Blood geysered out of the puncture wound like it was showing off, reveling in its newfound freedom. She sat there shrieking as arterial spray turned the living room into a scene from the Texas Chainsaw Massacre. Ben grabbed my First Aid kit left over from my summer as a camp counselor and bandaged her up. Gumbo Ginsberg sulked in the corner.

“But I can’t send him to a shelter,” said Dina to Siobhan, almost pleadingly. “They’ll put him down.”

“Assholes,” said Siobhan. “What I do here is rehab. I take cats and fight the aggression out of them. See?” She stretched her arms towards us to show off the topology of her scars. “One time one was fighting so hard, I had to drag him over here to the sink and run water on him to get him off.”

“Doesn’t that hurt?” asked Dina.

“Pain …,” said Siobhan, with the air of one asked to describe sight to the blind. “It’s a rush, actually.”

“Kind of like getting tattooed,” I suggested.

“Exactly,” she said, looking at me for the first time.

“Okay,” said Dina, still shaky. “So you’ll take Gumbo Ginsberg …”

“And you take one of my cats. That’s how it works. Or, for $4,000, I’ll take Gumbo for free.”

I studied the pockmarked floorboards, trying to breathe through my mouth because the dander was making me feel faint, as Dina scanned the crowd. Siobhan plucked a sleek grey cat off the ground and placed it against a shoulder, where it rested like a dishtowel.

“Who’s that?” Dina asked.

“Sotto,” said Siobhan. “But I don’t know if I can part with him. He’s one of my favorites.”

“Is he violent?” Dina asked.

“Not anymore.”

I shrugged at Dina. Sotto might well have been the Ford Pinto Siobhan needed to move off the lot, but there was no way to know.

“We’ll take him,” said Dina.

Siobhan gave Dina a four-page contract to sign that stipulated, among other things, that she would not declaw or spay the animal in question, and that she would not think of the cat as “hers,” as cats do not have owners.

“I don’t know,” Dina said, going over the document that night. “I feel a little weird about giving my social security number.”

“Yeah,” I said. “I would trust that impulse.”

“I hope it’s not a deal-breaker,” said Dina. She provided the other information requested and then sat back on the couch, musing. “He’ll need a new name. Sotto … Sounds like Soda. Soda Pop. Soda Pop Ginsberg!” She sighed, touching the gauze on her wrist. “It’s just too bad he’ll never know his brother.”

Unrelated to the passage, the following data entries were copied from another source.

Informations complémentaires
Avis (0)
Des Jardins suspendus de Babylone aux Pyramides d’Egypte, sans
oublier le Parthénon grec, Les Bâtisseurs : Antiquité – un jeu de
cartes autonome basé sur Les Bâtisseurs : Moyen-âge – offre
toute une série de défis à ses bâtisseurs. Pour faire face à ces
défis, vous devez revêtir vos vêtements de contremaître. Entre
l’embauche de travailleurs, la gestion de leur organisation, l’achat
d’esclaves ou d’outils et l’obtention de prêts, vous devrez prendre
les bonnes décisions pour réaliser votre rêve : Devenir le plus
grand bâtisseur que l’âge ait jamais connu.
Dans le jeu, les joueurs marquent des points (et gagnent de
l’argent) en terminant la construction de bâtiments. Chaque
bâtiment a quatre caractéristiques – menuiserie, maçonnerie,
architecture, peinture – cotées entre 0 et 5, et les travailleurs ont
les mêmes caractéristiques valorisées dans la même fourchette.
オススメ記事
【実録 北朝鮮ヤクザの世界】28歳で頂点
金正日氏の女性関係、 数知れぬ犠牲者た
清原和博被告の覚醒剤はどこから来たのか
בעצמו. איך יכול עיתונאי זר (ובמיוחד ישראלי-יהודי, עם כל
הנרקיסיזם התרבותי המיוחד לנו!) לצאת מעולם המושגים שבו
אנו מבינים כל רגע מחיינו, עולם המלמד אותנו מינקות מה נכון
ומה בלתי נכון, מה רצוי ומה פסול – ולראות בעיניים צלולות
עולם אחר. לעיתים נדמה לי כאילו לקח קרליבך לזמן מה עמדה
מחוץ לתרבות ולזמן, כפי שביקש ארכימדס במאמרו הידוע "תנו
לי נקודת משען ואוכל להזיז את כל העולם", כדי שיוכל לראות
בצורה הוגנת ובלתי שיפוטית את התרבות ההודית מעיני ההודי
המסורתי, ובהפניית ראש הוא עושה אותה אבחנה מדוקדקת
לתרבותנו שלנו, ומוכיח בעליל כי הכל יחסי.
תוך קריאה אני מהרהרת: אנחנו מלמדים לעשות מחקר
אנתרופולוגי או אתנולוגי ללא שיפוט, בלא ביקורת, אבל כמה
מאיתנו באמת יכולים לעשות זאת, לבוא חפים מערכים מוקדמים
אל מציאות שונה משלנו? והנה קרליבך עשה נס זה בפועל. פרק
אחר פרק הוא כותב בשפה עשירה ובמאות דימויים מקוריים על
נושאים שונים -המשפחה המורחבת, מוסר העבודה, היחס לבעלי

Soda Pop Ginsberg was, as it turned out, a Ford Pinto. He pulled the W key off my keyboard, and during the Bush years “W” was a very important key. But then, Dina was a Ford Pinto too, who turned out to be as erratic and bad-tempered as her pets; Ben and I had to flee from her in the middle of our lease like the Israelites from Egypt. Did Dina turn the cats sour or was it the other way around? In the end, it didn’t matter: the association had been made in my mind, and I could never again look at one without thinking about how my roommate’s cat had tried to kill her, and how it had had the right idea.